(Posted April 4, 2011)

HUNTINGDON, Pa. -- Exploration of all kinds is sort of the informal theme for Juniata College's Wind Symphony and Concert Band join forces in a concert at 3 p.m., Sunday, April 10, in Rosenberger Auditorium in the Halbritter Center for the Performing Arts on the Juniata campus.

The concert is $5 for adults and free for students and children under 18. The Concert Band and Wind Symphony are both conducted by James Latten, associate professor of music and director of Juniata's instrumental music program.

The Concert Band opens the performance with the finale from Antonin Dvorak's "Symphony No. 9," or "The New World Symphony." Dvorak wrote the symphony after visiting and exploring the United States in the 1890s. He incorporated influences from Native American music and African-American spirituals in the piece.

Exploration of space is honored by the composition "Threnody for Challenger," by James Sochinski. The piece was written to honor the space shuttle Challenger, which was lost shortly after launch in 1986. The next selection, "Old Churches," by Michael Colgrass, explores historical musical forms in adapting the Gregorian chant structure to an instrumental ensemble.

The first section of the concert ends with "The Lost Lady Found," which is an excerpt from the Percy Grainger composition, "Lincolnshire Posy." The selection is the sixth movement and finale for a composition based on English folk songs.

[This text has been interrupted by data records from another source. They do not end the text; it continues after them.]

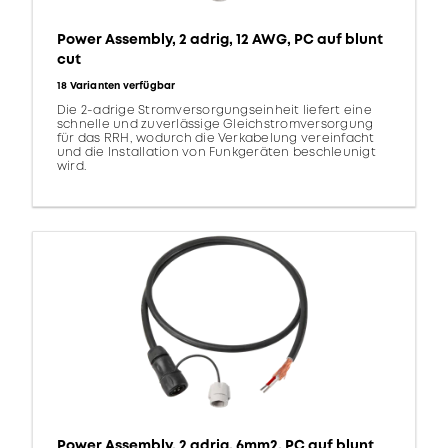
Power Assembly, 2 adrig, 12 AWG, PC auf blunt
cut
18 Varianten verfügbar
Die 2-adrige Stromversorgungseinheit liefert eine
schnelle und zuverlässige Gleichstromversorgung
für das RRH, wodurch die Verkabelung vereinfacht
und die Installation von Funkgeräten beschleunigt
wird.
Power Assembly, 2 adrig, 6mm2, PC auf blunt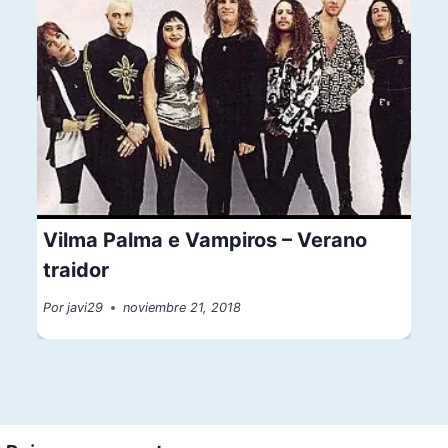
Vilma Palma e Vampiros – Verano
traidor
Por
javi29
noviembre 21, 2018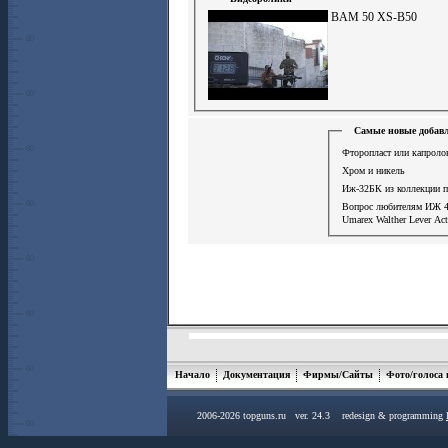
BAM 50 XS-B50
Самые новые добавл
Фторопласт или капролон
Хром и никель
Иж-32БК из коллекции 
Вопрос любителям ИЖ 
Umarex Walther Lever Ac
Начало
Документация
Фирмы/Сайты
Фото/голоса
2006-2026 topguns.ru ver. 24.3 redesign & programming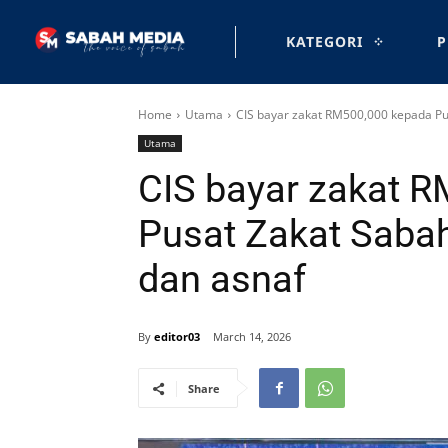
KATEGORI
P
Home
Utama
CIS bayar zakat RM500,000 kepada Pus
Utama
CIS bayar zakat 
Pusat Zakat Sabah
dan asnaf
By
editor03
March 14, 2026
Share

The Wind Symphony will perform the "Juniata College Alma Mater" as its opening selection. The composition was written in 1926, and the ensemble will play a new arrangement, written by Latten.

The music turns slightly international as the group performs "Aegean Festival Overture," which is heavily influenced by the Greek music composer Andreas Makris grew up with. The next selection, "Sanctuary," is an emotion-filled celebration of life written by composer Frank Ticheli to honor the birth of a new child.

The concert will end as the ensemble plays "Variations on a Shaker Melody," by American composer Aaron Copland. The selection is perhaps the most recognizable section of Copland's composition "Appalachian Spring," which was written as a ballet for choreographer Martha Graham in 1945. The central musical theme is based on the Shaker song "Simple Gifts."